How the taxation of S corporation wages has changed in recent years

Is there any legislation before Congress concerning S corporations?

In large part due to the increased avoidance of employment taxes, Congress is looking to pass legislation that will do away with any reasonable allocation between wages and S corporation earnings. House Bill 4213 proposes to tax all earnings from select S corporations as self-employment income subject to self-employment tax. This would eliminate any planning with reasonable allocation arrangements.

The current proposal would apply to any S corporation that has, as a significant asset, the business reputation of three or fewer persons. For example, the earnings of a law firm owned by two attorneys who are also the only persons performing legal services on behalf of the firm would be completely subject to self-employment taxes whether paid as wages or distributed as S corporation earnings.

Standards such as significant assets and business reputation of three or fewer persons will inevitably require further guidance from Congress or the Treasury. If the legislation becomes law, it also will inevitably lead taxpayers to merge or add other employees to avoid the application of these new rules.

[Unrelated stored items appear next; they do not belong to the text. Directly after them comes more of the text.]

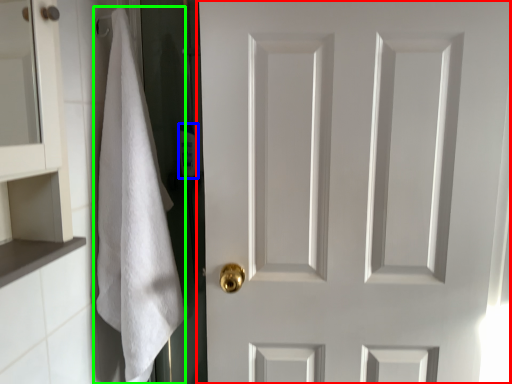 Question: Based on their relative distances, which object is farther from door (highlighted by a red box)? Choose from toiletry (highlighted by a blue box) and bath towel (highlighted by a green box).

Choices:
 (A) toiletry
 (B) bath towel

Answer: (A) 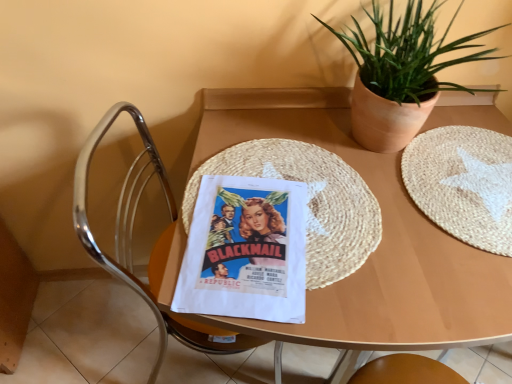 This screenshot has height=384, width=512. Identify the location of vacant area located to the right-hand side of green leafy plant in clay pot at upper right. (474, 145). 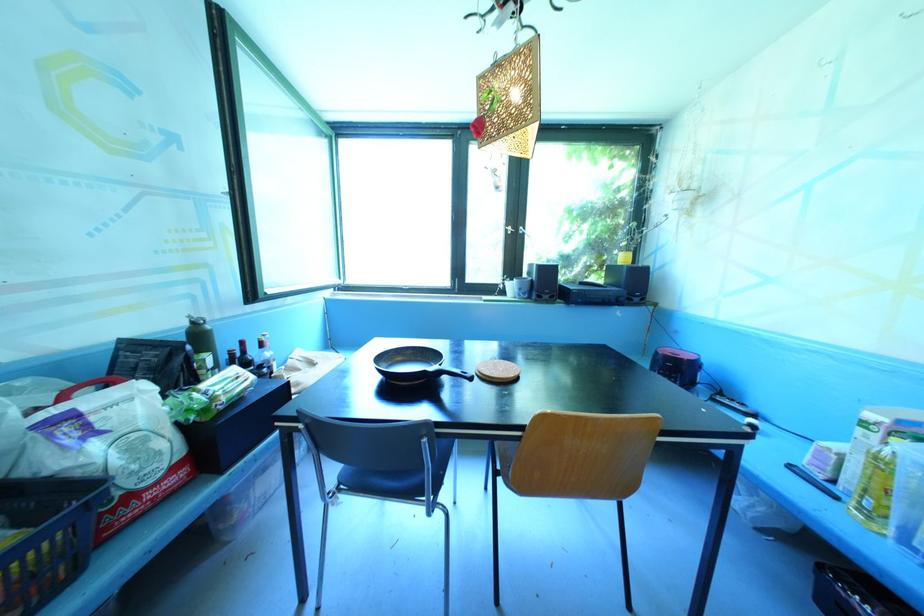 Find where to lift the round cork trivet. Please return your answer as a coordinate pair (x, y).

(497, 371) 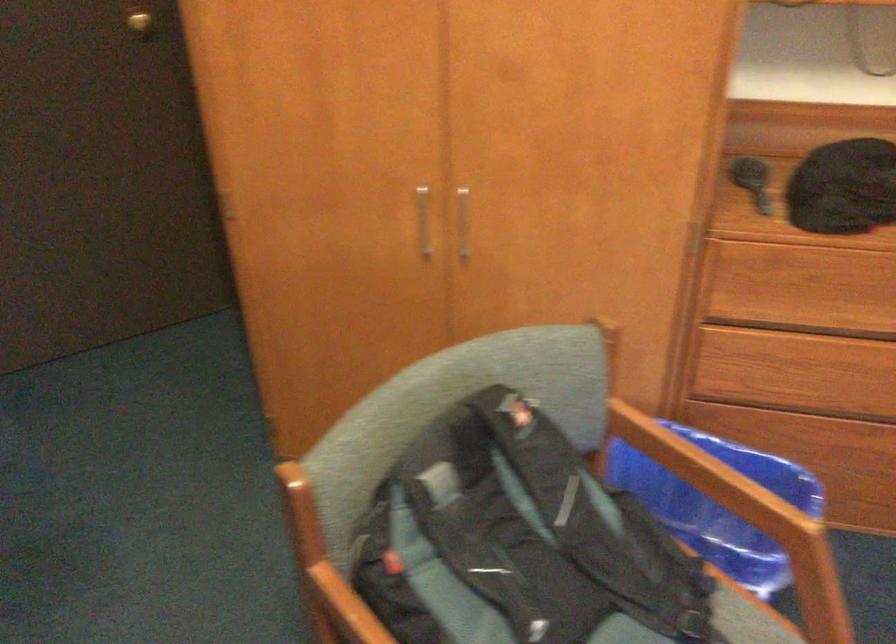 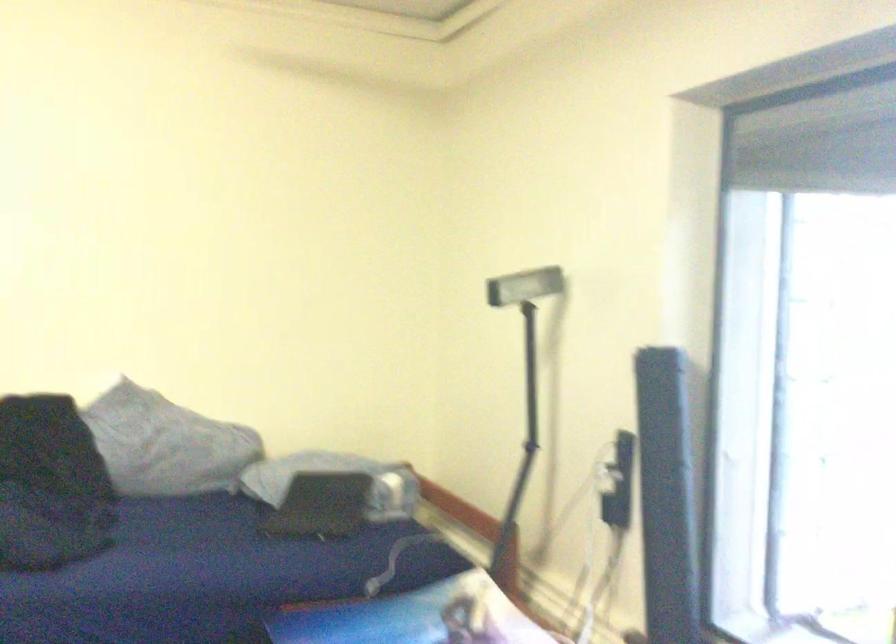 Question: The camera is either moving clockwise (left) or counter-clockwise (right) around the object. The first image is from the beginning of the video and the second image is from the end. Is the camera moving left or right when shooting the video?

Choices:
 (A) Left
 (B) Right

Answer: (A)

Are there advantages to the proposed legislation?

Early in the development of S corporations as a choice of business entity, shareholders attempted to include the earnings from the S corporations as self-employment income for purposes of funding their own qualified retirement plans.

The IRS ruled quickly on these attempts and concluded that because S corporation earnings were not subject to self-employment tax, they could not be considered as self-employment income for purposes of funding qualified retirement plans.

It remains to be seen how the new legislation will impact qualified retirement planning.